Yes and also (especially I would say) between 2 people who are in a relationship!


----------



## dominixque

big kisses


----------



## schatje81

*je t'embrasse fort; je t'embrasse très fort; encore et encore des bisous; gros bisous remplis de tendresse

*Hi... I am new to this forum. Can someone help me translate the above? A close friend of mine who is French (a guy), love to include French phrases in his mail to me. I have been using online dictionary to translate most of the words, but sometimes it translates pretty oddly.

Thank you very much in advance.


----------



## deus585

This is my first post in these forums, but since they have helped me so much, I figured I may be able to help out with something this simple even though my grasp of the language is still very much intermediate.

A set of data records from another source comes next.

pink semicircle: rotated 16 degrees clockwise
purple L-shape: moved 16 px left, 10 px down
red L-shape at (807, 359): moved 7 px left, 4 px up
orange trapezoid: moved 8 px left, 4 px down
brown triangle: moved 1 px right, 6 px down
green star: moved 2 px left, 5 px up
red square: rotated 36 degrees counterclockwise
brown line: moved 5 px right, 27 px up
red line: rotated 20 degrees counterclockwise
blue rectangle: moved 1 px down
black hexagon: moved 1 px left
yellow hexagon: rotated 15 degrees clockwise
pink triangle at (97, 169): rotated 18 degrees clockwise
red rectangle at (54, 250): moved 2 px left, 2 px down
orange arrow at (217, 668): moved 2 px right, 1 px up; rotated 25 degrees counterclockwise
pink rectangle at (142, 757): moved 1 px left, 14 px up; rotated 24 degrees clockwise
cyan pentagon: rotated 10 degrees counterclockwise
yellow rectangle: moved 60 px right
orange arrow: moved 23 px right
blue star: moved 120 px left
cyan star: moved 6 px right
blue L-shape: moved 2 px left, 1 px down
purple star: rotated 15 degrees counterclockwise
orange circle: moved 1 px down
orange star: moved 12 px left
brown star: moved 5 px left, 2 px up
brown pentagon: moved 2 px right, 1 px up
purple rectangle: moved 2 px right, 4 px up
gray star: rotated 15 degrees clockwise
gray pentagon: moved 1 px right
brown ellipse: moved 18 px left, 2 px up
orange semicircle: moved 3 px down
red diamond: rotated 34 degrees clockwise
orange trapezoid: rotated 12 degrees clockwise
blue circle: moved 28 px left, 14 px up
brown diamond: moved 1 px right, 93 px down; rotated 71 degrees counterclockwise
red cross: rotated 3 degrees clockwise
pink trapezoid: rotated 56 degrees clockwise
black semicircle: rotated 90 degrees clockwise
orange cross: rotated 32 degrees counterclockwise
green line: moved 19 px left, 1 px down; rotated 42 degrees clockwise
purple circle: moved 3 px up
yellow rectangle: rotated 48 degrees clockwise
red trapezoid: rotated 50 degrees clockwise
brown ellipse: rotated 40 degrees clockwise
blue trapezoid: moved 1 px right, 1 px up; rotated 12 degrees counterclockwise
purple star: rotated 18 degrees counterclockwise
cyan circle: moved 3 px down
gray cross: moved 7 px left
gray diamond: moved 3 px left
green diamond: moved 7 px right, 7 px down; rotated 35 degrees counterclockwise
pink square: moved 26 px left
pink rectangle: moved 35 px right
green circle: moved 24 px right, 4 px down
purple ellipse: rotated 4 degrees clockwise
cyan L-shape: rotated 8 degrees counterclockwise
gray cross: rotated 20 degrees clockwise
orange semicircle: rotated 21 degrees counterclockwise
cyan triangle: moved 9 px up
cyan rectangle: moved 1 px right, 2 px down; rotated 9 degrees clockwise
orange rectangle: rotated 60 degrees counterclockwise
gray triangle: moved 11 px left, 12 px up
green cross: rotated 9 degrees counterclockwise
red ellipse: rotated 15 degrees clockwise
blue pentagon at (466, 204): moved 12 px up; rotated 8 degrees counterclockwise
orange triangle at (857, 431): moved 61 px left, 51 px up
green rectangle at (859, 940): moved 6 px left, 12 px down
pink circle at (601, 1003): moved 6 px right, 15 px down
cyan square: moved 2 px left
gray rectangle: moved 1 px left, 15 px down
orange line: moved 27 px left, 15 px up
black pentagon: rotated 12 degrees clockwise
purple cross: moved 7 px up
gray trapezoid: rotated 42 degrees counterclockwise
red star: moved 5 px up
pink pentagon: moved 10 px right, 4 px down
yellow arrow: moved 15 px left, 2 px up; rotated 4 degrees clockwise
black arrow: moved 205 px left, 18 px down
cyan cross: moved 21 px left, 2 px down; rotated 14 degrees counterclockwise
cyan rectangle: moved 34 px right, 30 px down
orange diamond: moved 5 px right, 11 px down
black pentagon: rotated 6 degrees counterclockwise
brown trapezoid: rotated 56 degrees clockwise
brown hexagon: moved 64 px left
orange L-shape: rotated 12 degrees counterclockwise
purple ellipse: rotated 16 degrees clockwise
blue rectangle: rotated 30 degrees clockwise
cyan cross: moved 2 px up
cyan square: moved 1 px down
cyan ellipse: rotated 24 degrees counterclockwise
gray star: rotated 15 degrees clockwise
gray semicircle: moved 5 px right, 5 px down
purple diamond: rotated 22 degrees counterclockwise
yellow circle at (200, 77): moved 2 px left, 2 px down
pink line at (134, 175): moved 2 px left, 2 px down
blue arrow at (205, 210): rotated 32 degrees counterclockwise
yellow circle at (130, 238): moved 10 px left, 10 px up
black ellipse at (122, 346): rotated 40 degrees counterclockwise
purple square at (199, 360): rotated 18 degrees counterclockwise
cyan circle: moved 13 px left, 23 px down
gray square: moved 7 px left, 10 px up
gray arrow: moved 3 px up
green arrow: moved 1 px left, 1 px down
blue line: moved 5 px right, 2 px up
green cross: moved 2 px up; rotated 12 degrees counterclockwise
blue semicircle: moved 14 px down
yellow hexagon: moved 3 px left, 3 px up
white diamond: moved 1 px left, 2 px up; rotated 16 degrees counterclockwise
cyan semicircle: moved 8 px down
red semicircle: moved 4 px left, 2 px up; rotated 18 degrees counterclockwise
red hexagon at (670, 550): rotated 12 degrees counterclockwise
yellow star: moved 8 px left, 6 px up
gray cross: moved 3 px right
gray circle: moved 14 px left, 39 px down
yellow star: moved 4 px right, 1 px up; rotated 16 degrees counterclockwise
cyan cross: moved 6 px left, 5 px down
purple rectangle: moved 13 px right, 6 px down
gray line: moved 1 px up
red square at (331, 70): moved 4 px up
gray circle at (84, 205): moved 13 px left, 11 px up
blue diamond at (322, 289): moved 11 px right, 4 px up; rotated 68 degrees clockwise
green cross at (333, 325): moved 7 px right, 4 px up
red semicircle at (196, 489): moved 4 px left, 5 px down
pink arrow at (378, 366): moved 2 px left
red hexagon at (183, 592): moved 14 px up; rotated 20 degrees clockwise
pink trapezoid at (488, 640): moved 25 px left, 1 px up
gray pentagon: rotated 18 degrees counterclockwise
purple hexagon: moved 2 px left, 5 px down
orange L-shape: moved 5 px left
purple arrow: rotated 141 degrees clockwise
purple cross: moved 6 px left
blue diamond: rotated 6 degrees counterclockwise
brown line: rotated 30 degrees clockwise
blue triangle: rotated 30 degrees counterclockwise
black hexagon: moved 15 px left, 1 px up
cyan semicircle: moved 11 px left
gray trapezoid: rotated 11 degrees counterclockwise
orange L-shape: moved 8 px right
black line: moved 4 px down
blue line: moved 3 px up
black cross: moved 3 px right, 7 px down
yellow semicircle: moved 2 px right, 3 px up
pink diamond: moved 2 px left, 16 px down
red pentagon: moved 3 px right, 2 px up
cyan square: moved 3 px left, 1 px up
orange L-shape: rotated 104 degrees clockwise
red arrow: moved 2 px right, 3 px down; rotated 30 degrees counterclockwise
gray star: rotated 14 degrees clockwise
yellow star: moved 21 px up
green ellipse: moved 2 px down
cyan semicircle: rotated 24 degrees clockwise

"I embrace (hug) you tightly; I hug you very tightly; kisses again and again; fat kisses full of tenderness"

Please correct me if I'm wrong, but this is what I've gathered, hope this helps =)


----------



## cropje_jnr

deus585 said:


> This is my first post in these forums, but since they have helped me so much, I figured I may be able to help out with something this simple even though my grasp of the language is still very much intermediate.
> 
> "I embrace (hug) you tightly; I hug you very tightly; kisses again and again; fat kisses full of tenderness"
> 
> Please correct me if I'm wrong, but this is what I've gathered, hope this helps =)


 
Literally you're quite right - but in effect these phrases all essentially mean "hugs and kisses", usually as a sign-off in a letter or e-mail, for instance.


----------



## mimi davis

Hello all and thank you for help inadvance!!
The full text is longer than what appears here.